Government Buys Banks Out Of Trouble
by Alan Marston

The New Zealand Prime Minister Helen Clark will announce today that the
Government plans to buy Auckland City's stock of 1600 pensioner houses,
which are valued at $75 million. The deal provides relief to the self-made
Mayor of Auckland, John Banks, whose first year in the job has seen his
`privatisation, build more roads policies divide the city into angry
opposing sides.

It will be the second time the Labour-led Government has come to the
financial aid of Auckland. Last December it paid Tranz Rail $81 million for
the city's rail corridors. This time the Government is acting as if it can
be cornered by Mr Banks and his allies' ideological moves to sell off
housing and the shares in Auckland Airport - sell to whom one could well ask.

Helen Clark, who lunched with Mr Banks in Auckland last Friday, will
announce details of the deal on a visit to a council pensioner village in
Otahuhu at 11am. The village is in the electorate of Housing Minister Mark
Gosche, who will attend. Also present will be Mr Banks and councillor Bruce
Hucker, the City Vision leader who has negotiated with the Government since
the council decided that housing was not a core function.

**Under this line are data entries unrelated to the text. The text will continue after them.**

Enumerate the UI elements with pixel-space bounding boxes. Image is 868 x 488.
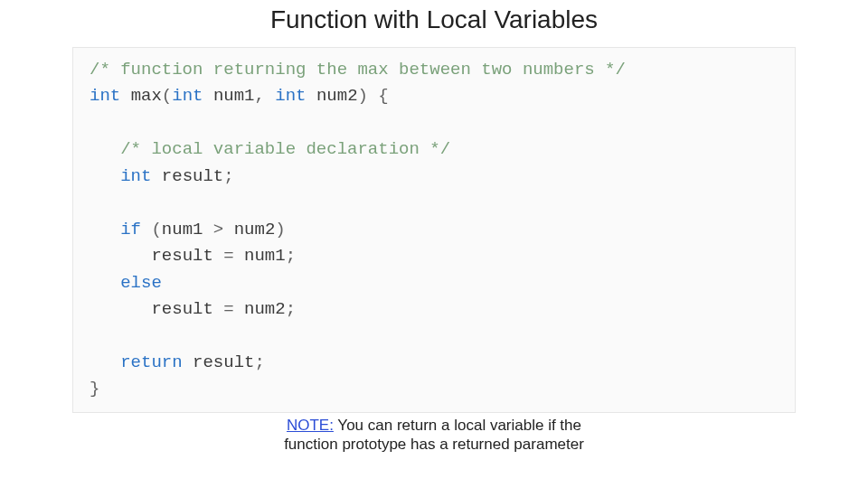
code-token: ; xyxy=(254,352,264,372)
code-token xyxy=(307,86,316,106)
code-token xyxy=(90,352,120,372)
code-token: ; xyxy=(286,246,296,266)
code-token: ) xyxy=(358,86,368,106)
code-token xyxy=(90,273,120,293)
code-token: ; xyxy=(223,166,233,186)
code-token: ( xyxy=(162,86,172,106)
code-token: else xyxy=(120,273,162,293)
slide-title: Function with Local Variables xyxy=(0,5,868,34)
code-token: , xyxy=(254,86,264,106)
code-token: /* function returning the max between tw… xyxy=(90,60,626,80)
code-token: num1 xyxy=(213,86,255,106)
code-token: } xyxy=(90,379,99,399)
code-token xyxy=(183,352,193,372)
code-token xyxy=(90,299,151,319)
code-token xyxy=(213,246,223,266)
code-token xyxy=(265,86,275,106)
code-token xyxy=(223,220,233,239)
code-token xyxy=(90,246,151,266)
footer-note: NOTE: You can return a local variable if… xyxy=(0,416,868,455)
code-token: result xyxy=(151,299,212,319)
code-token xyxy=(234,299,244,319)
slide: Function with Local Variables /* functio… xyxy=(0,0,868,488)
code-panel: /* function returning the max between tw… xyxy=(72,47,796,413)
code-token: int xyxy=(90,86,120,106)
code-token: ( xyxy=(151,220,161,239)
code-token: = xyxy=(223,246,233,266)
code-token xyxy=(234,246,244,266)
code-token: = xyxy=(223,299,233,319)
code-token: int xyxy=(120,166,151,186)
code-token: > xyxy=(213,220,223,239)
code-token xyxy=(213,299,223,319)
code-token: result xyxy=(162,166,223,186)
code-token xyxy=(90,220,120,239)
code-token: if xyxy=(120,220,141,239)
code-token: result xyxy=(193,352,254,372)
code-token: max xyxy=(131,86,162,106)
note-text-line1: You can return a local variable if the xyxy=(334,417,581,434)
code-token xyxy=(368,86,378,106)
code-token xyxy=(90,166,120,186)
code-token: return xyxy=(120,352,182,372)
code-token xyxy=(141,220,151,239)
code-token: num2 xyxy=(234,220,276,239)
code-token: num1 xyxy=(244,246,286,266)
code-token xyxy=(203,86,212,106)
note-text-line2: function prototype has a returned parame… xyxy=(284,436,584,453)
code-block: /* function returning the max between tw… xyxy=(90,57,778,403)
code-token xyxy=(90,139,120,159)
code-token: num1 xyxy=(162,220,203,239)
code-token xyxy=(151,166,161,186)
code-token: ) xyxy=(275,220,285,239)
code-token: /* local variable declaration */ xyxy=(120,139,450,159)
code-token: int xyxy=(172,86,203,106)
code-token xyxy=(120,86,130,106)
code-token: num2 xyxy=(316,86,358,106)
code-token: num2 xyxy=(244,299,286,319)
code-token: result xyxy=(151,246,212,266)
code-token: { xyxy=(378,86,388,106)
note-label: NOTE: xyxy=(287,417,334,434)
code-token xyxy=(203,220,212,239)
code-token: ; xyxy=(286,299,296,319)
code-token: int xyxy=(275,86,306,106)
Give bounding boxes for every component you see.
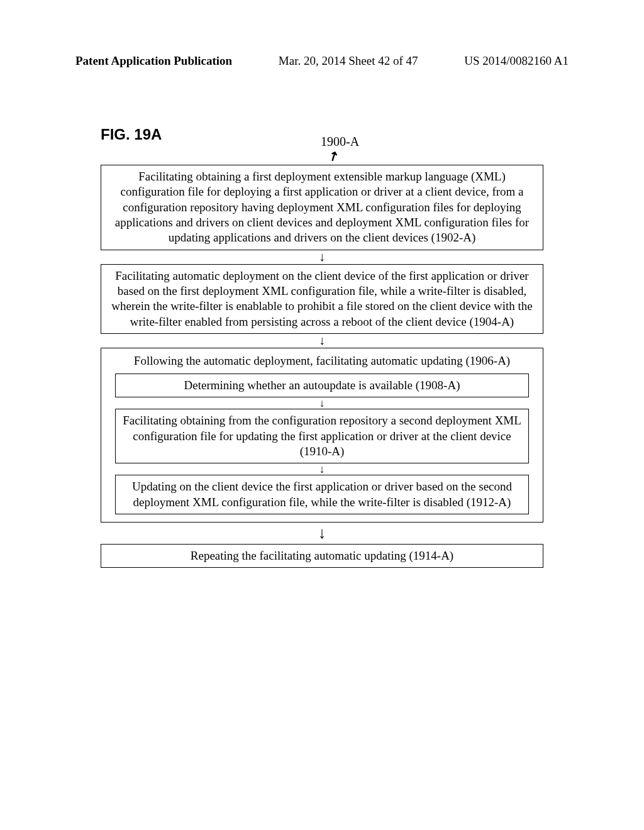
step-1902a: Facilitating obtaining a first deploymen…	[101, 165, 543, 250]
figure-label: FIG. 19A	[101, 126, 162, 143]
step-1910a: Facilitating obtaining from the configur…	[115, 409, 529, 463]
arrow-down-icon: ↓	[109, 463, 535, 475]
arrow-down-icon: ↓	[101, 250, 543, 264]
header-right: US 2014/0082160 A1	[464, 54, 569, 68]
arrow-down-icon: ↓	[109, 397, 535, 409]
step-1906a-container: Following the automatic deployment, faci…	[101, 348, 543, 523]
step-1906a-title: Following the automatic deployment, faci…	[109, 353, 535, 368]
page-header: Patent Application Publication Mar. 20, …	[0, 54, 644, 68]
step-1912a: Updating on the client device the first …	[115, 475, 529, 514]
reference-number: 1900-A	[321, 135, 359, 149]
step-1908a: Determining whether an autoupdate is ava…	[115, 374, 529, 397]
flowchart: Facilitating obtaining a first deploymen…	[101, 165, 543, 568]
header-center: Mar. 20, 2014 Sheet 42 of 47	[279, 54, 418, 68]
step-1914a: Repeating the facilitating automatic upd…	[101, 544, 543, 568]
arrow-down-icon: ↓	[101, 523, 543, 544]
arrow-down-icon: ↓	[101, 334, 543, 348]
reference-arrow-icon: ↗	[325, 147, 341, 165]
header-left: Patent Application Publication	[75, 54, 232, 68]
step-1904a: Facilitating automatic deployment on the…	[101, 264, 543, 334]
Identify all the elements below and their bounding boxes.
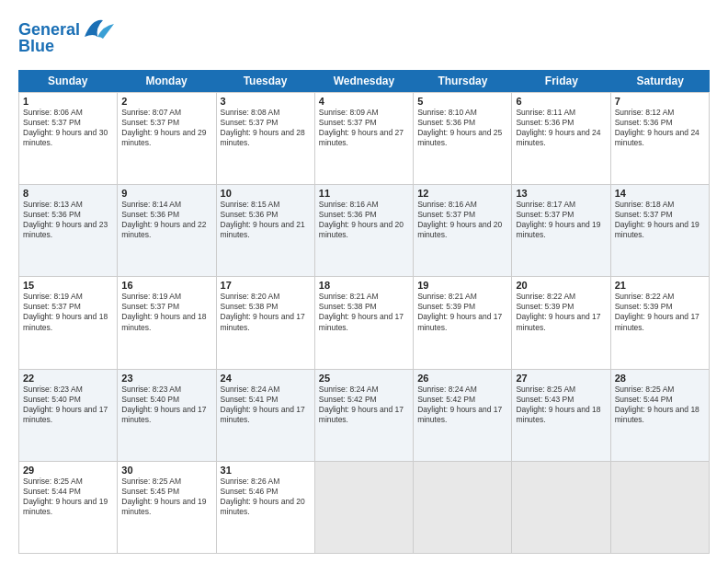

The sale of pensioner housing was a key plank of the cost-cutting report
prepared by former Finance Minister Sir William Birch shortly after Mr
Banks and the Auckland Citizens & Ratepayers Now ticket won power last
October. Mr Banks and his allies pledged that existing tenants would have a
home for life, then raised their rents in net terms between 5 per cent and
12.7 per cent. The Banks regime is playing it anything but straight, and
the PM seems to want to smooth out the swerves rather than confront them.